Tests show OS X Mountain Lion may degrade battery life for portable Macs; fix likely due soon

“Some bit of software within Mountain Lion indeed appears to noticeably reduce battery life for Apple’s portable Macs,” Chris Foresman reports for Ars Technica.

“Following on numerous reports lodged in Apple’s support forums, we did some additional testing using our Retina MacBook Pro review unit, which seemed to lose approximately 38 percent of its previous 8-hour runtime after installing Mountain Lion,” Foresman reports. “Apple support technicians are continuing to gather evidence from users reporting problems, though at least one user has been told that an update from the Mac App Store should address the issue.”

Foresman reports, “Following our coverage, several Ars readers confirmed via comments and tweets that they were experiencing similar problems. But some claimed that their battery life under Mountain Lion is as good as or better than it was under Lion, so the problem does not appear to affect all users.”

Read more in the full article here.

MacDailyNews Take: 10.8.1. With history as our guide, it’ll be coming soon.

OS X 10.8 Mountain Lion was released 14 days ago on July 25, 2012.

Length of time between initial OS X release and first update:

• Mac OS X Lion 10.7: 27 days
(10.7 released on July 20, 2011. 10.7.1 was released on August 16, 2011)

• Mac OS X Snow Leopard: 13 days
(10.6 released on August 28, 2009. 10.6.1 was released on September 10, 2009)

• Mac OS X Leopard: 20 days
(10.5 was released on October 26, 2007. 10.5.1 was released on November 15, 2007)

• Mac OS X Tiger: 17 Days
(10.4 was released on April 29, 2005. 10.4.1 was released on May 16, 2005)

• Mac OS X Panther: 17 days
(10.3 was release on October 24, 2003. 10.3.1 was released on November 10, 2003)

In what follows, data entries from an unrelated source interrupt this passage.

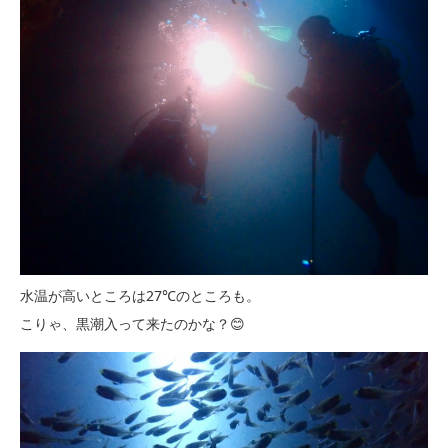
水温が高いところは27℃のところも。
こりゃ、黒潮入って来たのかな？😊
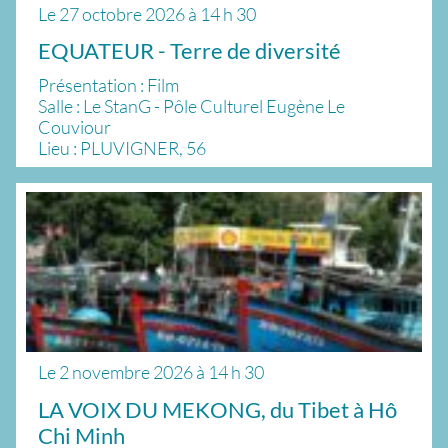
Le
27 octobre 2026
à
14 h 30
EQUATEUR - Terre de diversité
Présentation : Film
Salle : Le StanG - Pôle Culturel Eugène Le
Couviour
Lieu : PLUVIGNER, 56
Le
2 novembre 2026
à
14 h 30
LA VOIX DU MEKONG, du Tibet à Hô
Chi Minh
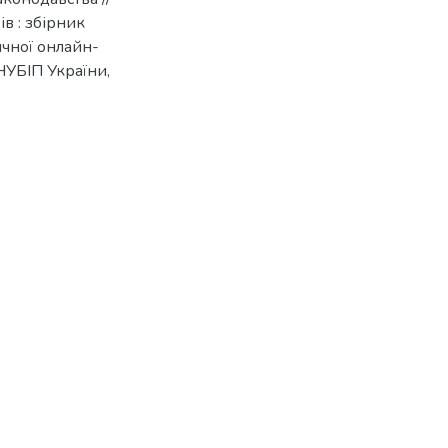
в : збірник
ичної онлайн-
 НУБІП України,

• Mac OS X Jaguar: 25 days
(10.2 was released on August 24, 2002. 10.2.1 was released on September 18, 2002)

• Mac OS X Puma: 48 days
(10.1 was released on September 25, 2001. 10.1.1 was released on November 12, 2001)

• Mac OS X Cheetah: 21 days
(10.0 was released on March 24, 2001. 10.0.1 was released on April 14, 2001)

FYI: Mac OS X Public Beta, the predecessor to Mac OS X 10.0, was released on September 13, 2000.

[Thanks to MacDailyNews Reader “Lynn Weiler” for the heads up.]

16 Comments

  1. Why do they allow such obvious deficiencies to pass through? Do they not bother to test crucial issues such as effect on battery life? It really gives a bad impression. Apple’s software team really needs to step up their QA. I’m really worried that Maps will be an absolute disaster upon release.

    If it easy enough to be fixed in a week or two, it should never have been released with the flaw.

    1. i had the same thought – the only excuse is that the millions of wildly different hardware/software configurations of users’ machines far outstrips any prognostication in the lab – still, bad press no doubt

    2. It appears that it in not widespread, this is corroborated by the fact that it also didn’t show up on any of thousands of developers machines no in this lab or beta test cycles.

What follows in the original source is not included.